This is How I see it. If You Like What You Read, Click An Ad And Help Me Out

Sunday, March 26, 2006

Ottawa - Fin



Ottawa, as work, is over now. I am done the weekend. I end on a high note. The first show was full of old people with old brains and unfun people. I had to ask a gentlemen in the front row to look me in the eyes....they were THAT sort of audience. If you were at that show - I really didn't have any fun, either. But I've learned to fake it - haha! The owner/agent/manager though I was a tad sweary, which was true, and seemed to agree it was not 'my crowd'.

Second show was top-notch, easily my favorite of the week. It also included my favorite on-the-spot line in somtime: "You gotta love the morbidly obsese because they don't love themselves". I was simply having fun and haven't felt it like that since, well, the last time I worked. Oddly enough, even though I thought it was my best of the week, I handed out the least amount of blog ad-cards. I was rather obsessed with handing those things away. Many people aged 50+ took them and actually liked me. Weird. Maybe I have a future in cruise ship comedy.

All in all, it was/is very nice to get back 'to it'. My life has changed in so very many ways of late, and it's nice to get back to the stage. I'm still learning to incorporate my new world up to the stage, and time shall grant that. The boss says he'll have me back, which is all you can really the best thing toaccomplish from a week, so it ends well.

As a Human, Being, it was a good weekend, too. I saw parliament. It was fun. I saw the House of Commons, the Senate an annoying tour guide. He spoke in such granduer that I was curious if he imagines us to be the Christ-child. No thing is as epic as he made the government building to be. It was ridiculous. He spoke of his desire to be a politician, which triggered my competive juices. I think his name is Dave, and he, too, is from Winnipeg. Don't vote for him - he molests cattle. Vote Brett.
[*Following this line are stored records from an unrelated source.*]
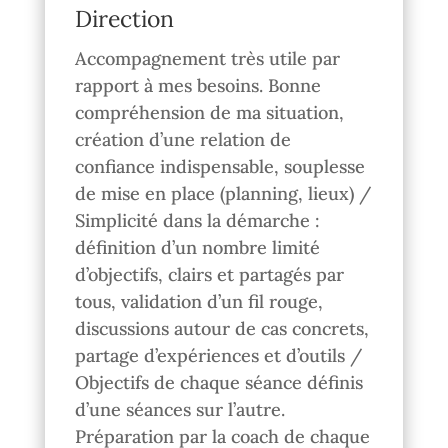
Direction
Accompagnement très utile par
rapport à mes besoins. Bonne
compréhension de ma situation,
création d’une relation de
confiance indispensable, souplesse
de mise en place (planning, lieux) /
Simplicité dans la démarche :
définition d’un nombre limité
d’objectifs, clairs et partagés par
tous, validation d’un fil rouge,
discussions autour de cas concrets,
partage d’expériences et d’outils /
Objectifs de chaque séance définis
d’une séances sur l’autre.
Préparation par la coach de chaque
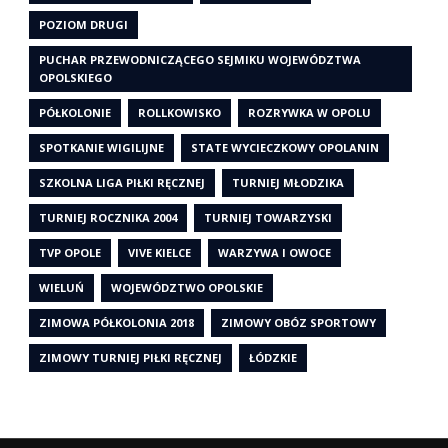
POZIOM DRUGI
PUCHAR PRZEWODNICZĄCEGO SEJMIKU WOJEWÓDZTWA
OPOLSKIEGO
PÓŁKOLONIE
ROLLKOWISKO
ROZRYWKA W OPOLU
SPOTKANIE WIGILIJNE
STATE WYCIECZKOWY OPOLANIN
SZKOLNA LIGA PIŁKI RĘCZNEJ
TURNIEJ MŁODZIKA
TURNIEJ ROCZNIKA 2004
TURNIEJ TOWARZYSKI
TVP OPOLE
VIVE KIELCE
WARZYWA I OWOCE
WIELUŃ
WOJEWÓDZTWO OPOLSKIE
ZIMOWA PÓŁKOLONIA 2018
ZIMOWY OBÓZ SPORTOWY
ZIMOWY TURNIEJ PIŁKI RĘCZNEJ
ŁÓDZKIE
Now I have an hour and a half until I leave for the airport, which is four in the morning, and back to Calgary to move into my apartment - and finally, a home. Clicky clicky!! Good-bye from my trusty hotel-room in a supposedly haunted hotel.

Saturday, March 25, 2006

Ottawa Continues

The pimping continues. I'm pushing rather hard for people to check this site out. I understand now why it's hard out there for a pimp. After my show, I now stand at the door and greet people and hand them a card. It's always amusing to see somebody just stare straight ahead in mild discontent. I just say "Guess I offended you" and keep pushing the goods.
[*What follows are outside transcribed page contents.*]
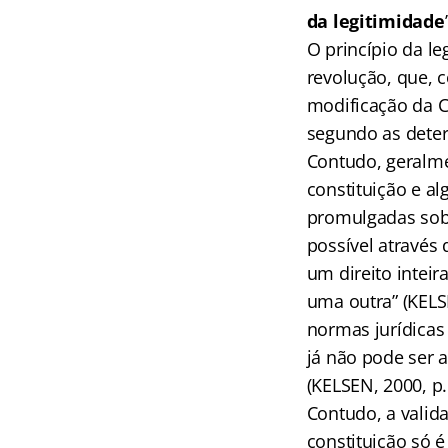
da legitimidade
O princípio da l
revolução, que, c
modificação da C
segundo as deter
Contudo, geralme
constituição e a
promulgadas sob 
possível atravé
um direito intei
uma outra” (KELS
normas jurídicas
já não pode ser a
(KELSEN, 2000, p.
Contudo, a valid
constituição só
The show last night was ok. No real highlights. I think I got my morbidly obsese people joke down pretty good, which I am happy with, because I wish to end their joke immunity. I was also quite happy with a local joke I made. You see, in front of parliament, here is a statue of a guy who fell into the Ottawa River. Said something about how he was heroically trying to save somebody, but he drowned, too. So, I said I expected to see a statue of a guy with his head stuck in banister and a sculpture of a dude slamming is hand in the car door. The people reacted lukewarmly. Perhaps River Man is something of a local hero and I am ignorantly mocking him, which luckily I am happy to do.

I wandered around some more here yesterday. I went to Parliament, but it was closed. After this, I'm going to go again. Parliament is a very nice building. It's surprising you can actually go inside. Security is just different here, and I'm ok with that. I just walked right in - past mounties and people who work there. I wasn't stopped until I got inside...THEN - I was told it's closed. Seemed like I could just walk into Stephen Harpers' office and ask him for some of that free government money.

After the show, the head honchos took the other comic and I to bar called Oz. It is a tapas and wine bar. I was a little hesitant, due partly to the fact that me and classy joints don't mix well. Much to my girlfriends' chagrin, I am a pizza and hockey man (remember - Gabriels' suck, as do the Sens) and the concept of a classy establishment is usually met with skepticism and ire. But I was wrong. It was nice. I ate Soy Bean and lettuce wrapped sprouts and steak. It was healthy and tasty, which I find to be as rare a combination as 'drunk' and 'prudent action'. I am being treated well here in Ottawa.

Now it's time to go back into Parliament and get some of that free Government money. My time in Quebec lingers in the psyche.

Friday, March 24, 2006

Ottawa So Far

Last night was fun. I was very tired but still was able to get some funny going. I handed out promotional cards for thisblog for the first time, and it so happens one of the people I was 'bugging' onstage already contacted me. Who knew promotion works? Thanks, Mike, glad you enjoyed the show - click on the ads! I need the moola.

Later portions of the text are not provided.